Accademia Fiorentina
- Formation: 1 November 1540
- Dissolved: 7 July 1783
- Type: philosophical academy
- Purpose: promotion of Tuscan as the basis for literary Italian
- Location: Florence, Republic of Florence;

= Accademia Fiorentina =

Italian academy founded in 1540

The Accademia Fiorentina was a philosophical and literary learned academy established in Florence in the Republic of Florence during the Italian Renaissance. It was active from 1540 to 1783.

== History ==

The Accademia Fiorentina was founded in Florence on 1 November 1540 as the Accademia degli Umidi, or "academy of the wet ones", in contrast to – or parody of – the name of the recentlyfounded Accademia degli Infiammati, or "academy of the burning ones", of Padua. The twelve founding members were Baccio Baccelli, Bartolomeo Benci, Pier Fabbrini, Paolo de Gei, Antonfrancesco Grazzini, Gismondo Martelli, Niccolò Martelli, Giovanni Mazzuoli, Cynthio d'Amelia Romano, Filippo Salvetti, Michelangelo Vivaldi and Simon della Volta. Within a few months of its foundation, on 25 March 1541, the academy changed its name to Accademia Fiorentina, in accordance with the wishes of Cosimo I de' Medici.

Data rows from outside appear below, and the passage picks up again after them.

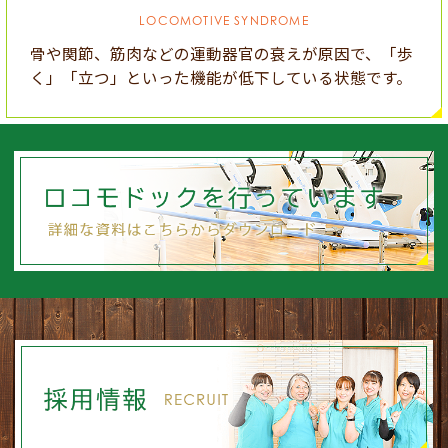
LOCOMOTIVE SYNDROME
骨や関節、筋肉などの運動器官の衰えが原因で、「歩
く」「立つ」といった機能が低下している状態です。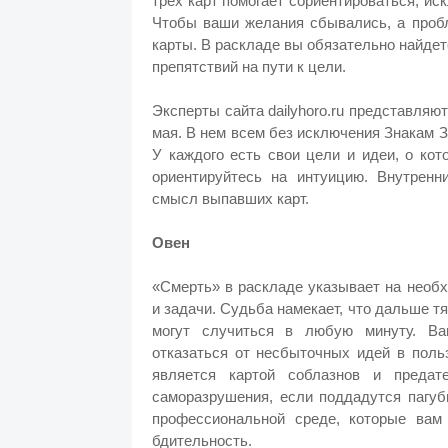
трех карт помогает сориентироваться, иск
Чтобы ваши желания сбывались, а пробл
карты. В раскладе вы обязательно найдет
препятствий на пути к цели.
Эксперты сайта dailyhoro.ru представляю
мая. В нем всем без исключения Знакам З
У каждого есть свои цели и идеи, о ко
ориентируйтесь на интуицию. Внутренн
смысл выпавших карт.
Овен
«Смерть» в раскладе указывает на необ
и задачи. Судьба намекает, что дальше т
могут случиться в любую минуту. Ва
отказаться от несбыточных идей в поль
является картой соблазнов и предат
саморазрушения, если поддадутся
пагу
профессиональной среде, которые вам
бдительность.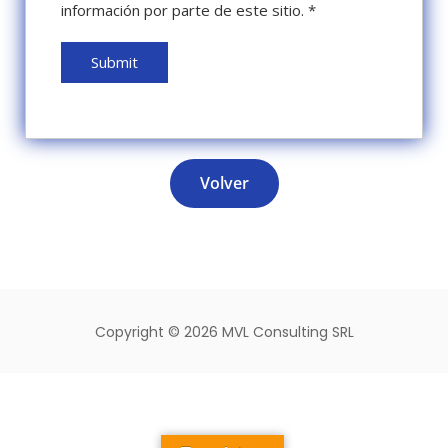
información por parte de este sitio.
*
Volver
Copyright ©
2026 MVL Consulting SRL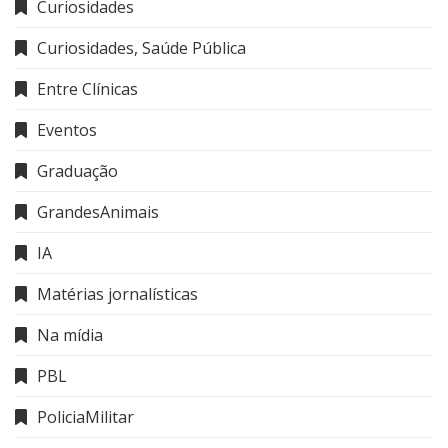
Curiosidades
Curiosidades, Saúde Pública
Entre Clínicas
Eventos
Graduação
GrandesAnimais
IA
Matérias jornalísticas
Na mídia
PBL
PoliciaMilitar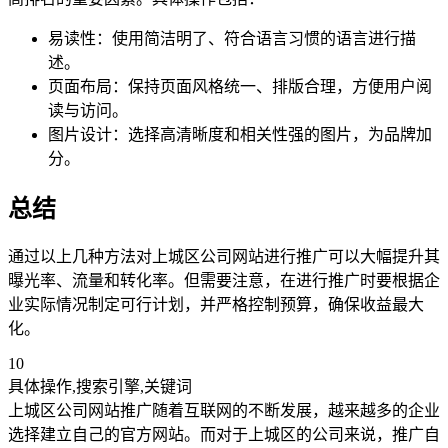
易读性：使用简洁明了、符合语言习惯的语言进行描
述。
页面布局：保持页面风格统一、排版合理，方便用户阅
读与访问。
图片设计：选择高清晰度和相关性强的图片，为品牌加
分。
总结
通过以上几种方法对上城区公司网站进行推广可以大幅提升其
曝光率、流量和转化率。但需要注意，在进行推广时要根据企
业实际情况制定可行计划，并严格控制预算，确保收益最大
化。
10
具体操作,搜索引擎,关键词
上城区公司网站推广随着互联网的不断发展，越来越多的企业
选择建立自己的官方网站。而对于上城区的公司来说，推广自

In 1783, by order of Grand Duke Pietro Leopoldo, the Accademia Fiorentina was merged, together with the Accademia degli Apatisti and the Accademia della Crusca, into the new Accademia Fiorentina Seconda.

== Activities ==

The principal topic of discussion of the academy was the question of what should constitute the basis for the Italian language, which until about this time was not so called; rather, it was referred to as volgare, roughly "the common tongue". While the Infiammati supported the suggestions of Pietro Bembo and Giovan Giorgio Trissino that the language of Boccaccio and Petrarch should serve as a model for literary Italian, the Umidi believed it should be based on contemporary Florentine usage and on the language of Dante. Three of them, Giambattista Gelli (1498–1563), Pier Francesco Giambullari (1495–1555) and Carlo Lenzoni (1501–1551), wrote treatises in support of this position.